According to Fagan, the graduate had, in advance, been informed that she had to pay £9,000 to be considered for this role and wanted to know if this was normal. He told her it wasn’t.
In return for £9,000, the law firm is apparently offering:
1. Six months of paralegal training.
2. A “funded” LPC (fees for the LPC range between £6,000-£12,500).
3. A “possible training contract”. The firm offers “access to up to 40 training contracts”.
Writing on legalrecruitment.blogspot.com, Fagan added: “I have come across firms in Yorkshire charging up to £30,000 for a training contract, but I have never heard of one blatantly advertising the charges up front before an interview.”
Having been alerted to Fagan’s post by @MeghnaMajumdar on Twitter, I gave him a call.
Fagan was unable to provide me with any more details about the £30,000 training contract, and said he couldn’t give me the phone number of the graduate who had contacted him about the £9,000 paralegal deal without first asking her permission. Unfortunately, she refused permission.
However, Fagan said that he had been in touch the Solicitors Regulation Authority (SRA) about the matter, and been told by their Fraud and Confidential Intelligence Bureau that they had already received notification of a certain firm’s pay-to-be-a-paralegal deal. When I spoke to the SRA, they refused to confirm or deny anything – in keeping with normal procedure where an investigation is under way. They added that if the scheme concerns only paralegals, it is for the Chartered Institute of Legal Executives (CILEX) to deal with, not them. CILEX said they had not heard about any such behaviour.
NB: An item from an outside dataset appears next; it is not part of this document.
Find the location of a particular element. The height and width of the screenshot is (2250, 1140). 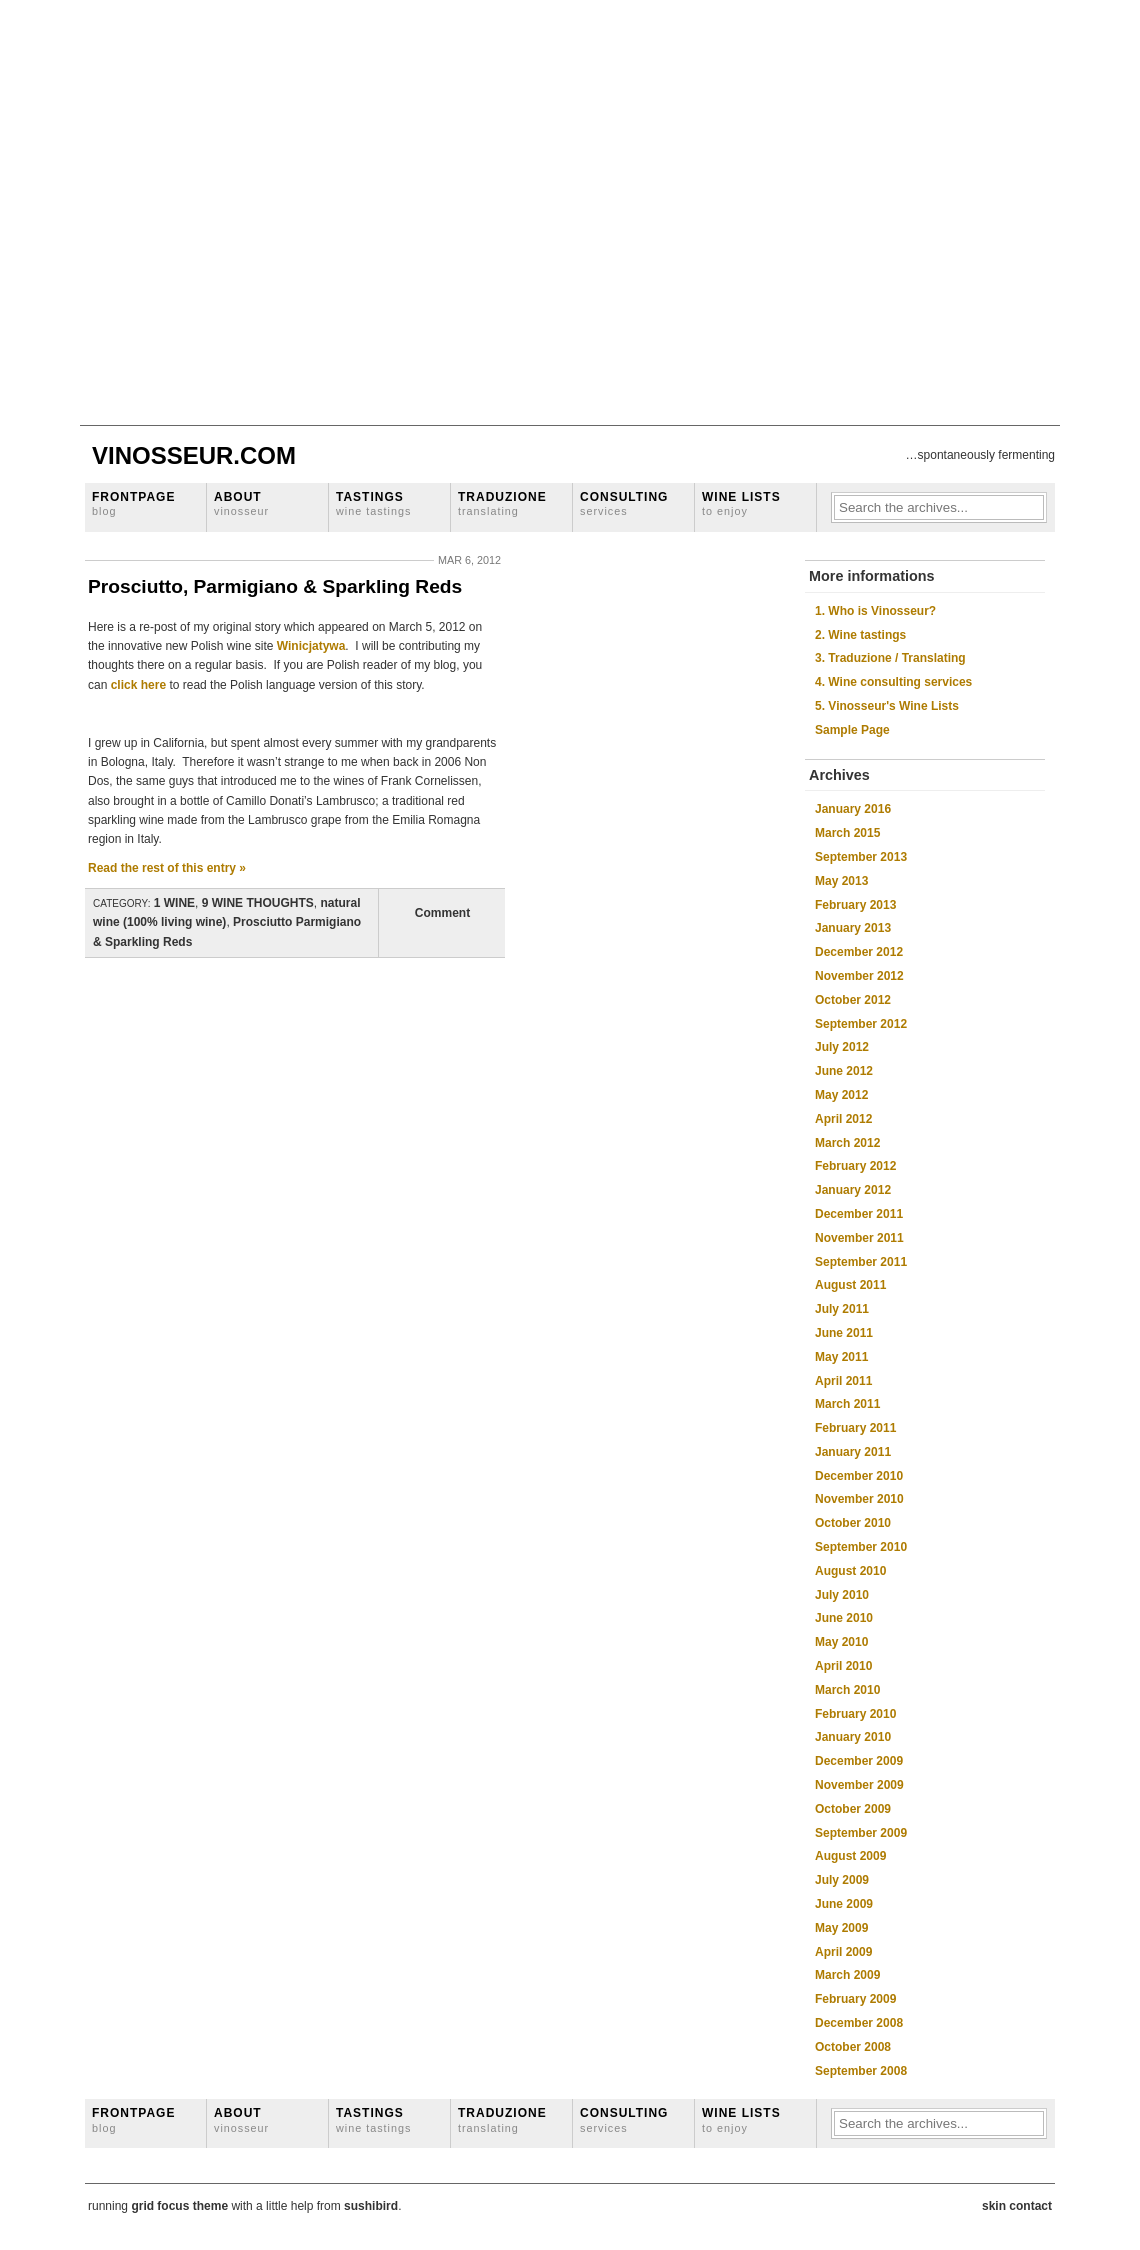

August 2011 is located at coordinates (850, 1285).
Having obtained the name of the law firm in question, I gave them a call yesterday, and spoke to their senior partner. Initially, he confirmed to me the terms of the pay-to-be-a-paralegal deal as outlined by Fagan, which he labelled “innovative”. Then, when he realised I might write a negative story about it, he changed tack, denied what he had just said (although the exchange had become pretty confused by this point) and implied that he might sue me. After that, he sent me an email in which he wrote that his firm is “offering no training contracts”. So, as I have no evidence of our call (which I didn’t record), or confirmation from the graduate who spoke to Fagan, I can’t publish the name of the law firm.
Has anyone else come across this pay-to-be-a-paralegal deal, or indeed any other pay-to-train schemes?